In the listing below, pick out lines with "Thầy".

----- Source data -----

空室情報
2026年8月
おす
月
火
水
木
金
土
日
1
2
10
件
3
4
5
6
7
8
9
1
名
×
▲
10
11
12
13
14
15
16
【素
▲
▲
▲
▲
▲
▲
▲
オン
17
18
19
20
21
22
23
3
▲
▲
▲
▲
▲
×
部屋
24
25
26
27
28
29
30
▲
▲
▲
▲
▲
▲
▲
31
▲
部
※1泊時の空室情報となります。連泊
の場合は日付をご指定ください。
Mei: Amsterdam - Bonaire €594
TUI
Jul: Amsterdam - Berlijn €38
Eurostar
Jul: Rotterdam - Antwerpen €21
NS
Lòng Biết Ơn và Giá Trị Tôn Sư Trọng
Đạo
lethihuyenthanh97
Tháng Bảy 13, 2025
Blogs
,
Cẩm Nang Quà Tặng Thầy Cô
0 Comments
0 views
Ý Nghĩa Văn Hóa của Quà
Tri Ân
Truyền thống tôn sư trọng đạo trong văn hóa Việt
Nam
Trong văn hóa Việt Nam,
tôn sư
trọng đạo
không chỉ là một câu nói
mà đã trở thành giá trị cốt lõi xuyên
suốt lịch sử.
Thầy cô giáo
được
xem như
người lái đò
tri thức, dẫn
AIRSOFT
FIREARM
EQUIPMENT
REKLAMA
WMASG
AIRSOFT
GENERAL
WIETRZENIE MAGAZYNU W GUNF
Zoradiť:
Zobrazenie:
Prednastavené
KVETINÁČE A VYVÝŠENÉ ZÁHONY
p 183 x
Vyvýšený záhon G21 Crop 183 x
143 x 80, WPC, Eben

-----

▶ Written response:
Cẩm Nang Quà Tặng Thầy Cô
Thầy cô giáo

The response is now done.